“My nine-year old son is always asking me for the latest video game, shoes, or DVD, with no thought about the cost of these things. I know I spoiled him when he was younger by buying too many toys and clothes for him. Now I’m worried that he’ll grow up without a clue how to manage money and live within his means. What can I do to teach him about money?”
Just like many adults, today’s children are riding high on the massive wave of consumerism that’s taking over our society. It’s easy for them to succumb to peer pressure and feel that they are not ‘with it’ if they don’t have the latest gear- Heelies, Crocs, flip phone, Playstation Portable, IPod, and more.
What can parents do to combat all these negative spending influences? Our challenge as care-givers is to substitute positive values that teach children about money – how to earn it, keep it, and make it grow. To be successful in re-programming our kids, we must first be good role models by practicing successful money management too.
You can start your kids on the road to being wealthy, well-adjusted adults by imparting the practical values inherent in the money rules below. Let’s look at three key laws which will show children what money is really worth.
1. Money is earned
Many times, children don’t see the connection between work and money. They see their parents heading to the ATM, where by magic, money appears; and they receive gifts upon demand without having to expend any energy to get it. You can change this by having a family discussion about working to earn money. If they are old enough, show your children your pay slip and your budget. Explain to them how each dollar you earn goes towards expenses or saving for the future. Let them make the link between your long hours at the office and the money that they wish to spend frivolously.

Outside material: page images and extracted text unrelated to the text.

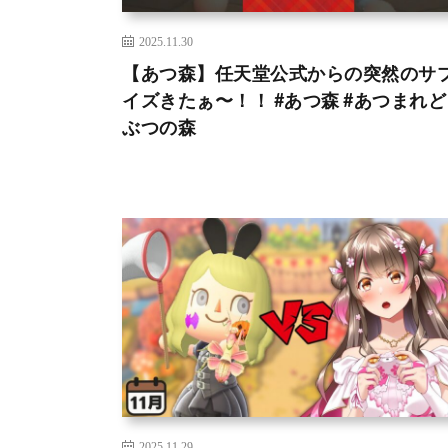
2025.11.30
【あつ森】任天堂公式からの突然のサ
イズきたぁ〜！！ #あつ森 #あつまれ
ぶつの森
2025.11.29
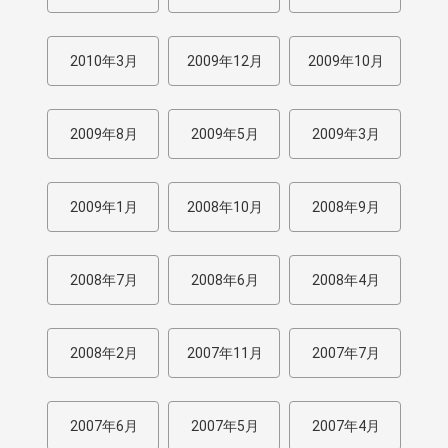
2010年3月
2009年12月
2009年10月
2009年8月
2009年5月
2009年3月
2009年1月
2008年10月
2008年9月
2008年7月
2008年6月
2008年4月
2008年2月
2007年11月
2007年7月
2007年6月
2007年5月
2007年4月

Encourage their entrepreneurial spirit by helping them to look for opportunities to earn extra money. One client recounted when she was only six years old, in response to her father’s talks about making money, she tried to sell oranges to her friends at school for profit. When she realized that her schoolmates were not interested in the whole oranges, she had the bright idea to sell them in quarters. This time she was successful, and actually made more money than she would have if she had sold them whole. Today, she is still involved in entrepreneurial ventures, thanks to her early money programming.
2. Money can multiply
Hand in hand with a discussion about working for money, should be a lesson about money working for you. Explain to your children that they can earn interest (more money) when they put away some of their money in the bank. An easy way to do this is to have them save coins in a piggy bank and when it’s full, match their savings by giving them ‘interest’. Open bank or credit union accounts as soon as they have accumulated enough savings and let them keep their bank books so that they can see the interest being added to their accounts.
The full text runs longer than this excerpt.